▸ **TASK**: For the entries below, print exactly the lines between the line holding "chance check out my crazy new pants post?" and the line holding "Deb from Vancouver", inclusive, and nothing else.

[Records from a collection]

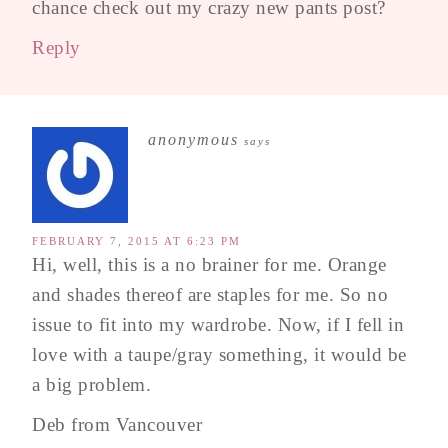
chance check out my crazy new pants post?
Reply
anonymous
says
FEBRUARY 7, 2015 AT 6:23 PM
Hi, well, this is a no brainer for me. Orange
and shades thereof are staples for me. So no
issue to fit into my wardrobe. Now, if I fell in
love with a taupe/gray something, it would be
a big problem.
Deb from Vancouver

---

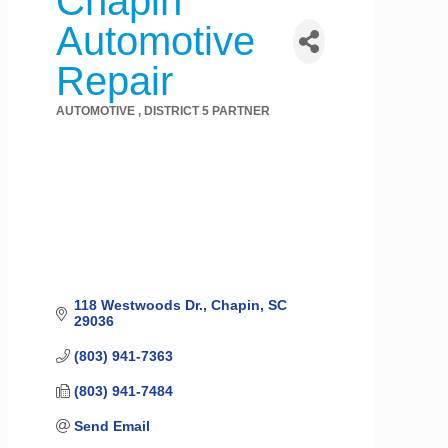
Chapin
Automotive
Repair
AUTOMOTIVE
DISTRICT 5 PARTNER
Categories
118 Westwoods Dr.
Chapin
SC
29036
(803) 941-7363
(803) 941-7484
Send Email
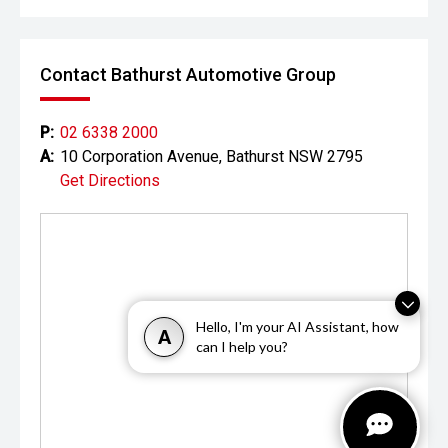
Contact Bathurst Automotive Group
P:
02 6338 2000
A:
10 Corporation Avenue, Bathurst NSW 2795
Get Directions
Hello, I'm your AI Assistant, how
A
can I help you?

---

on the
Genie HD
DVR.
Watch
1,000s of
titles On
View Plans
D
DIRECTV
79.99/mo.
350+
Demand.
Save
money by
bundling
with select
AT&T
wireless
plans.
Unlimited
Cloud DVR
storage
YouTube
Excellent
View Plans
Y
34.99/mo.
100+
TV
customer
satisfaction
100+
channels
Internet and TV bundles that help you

▸ **RESPONSE TO THIS TASK**:
chance check out my crazy new pants post?
Reply
anonymous
says
FEBRUARY 7, 2015 AT 6:23 PM
Hi, well, this is a no brainer for me. Orange
and shades thereof are staples for me. So no
issue to fit into my wardrobe. Now, if I fell in
love with a taupe/gray something, it would be
a big problem.
Deb from Vancouver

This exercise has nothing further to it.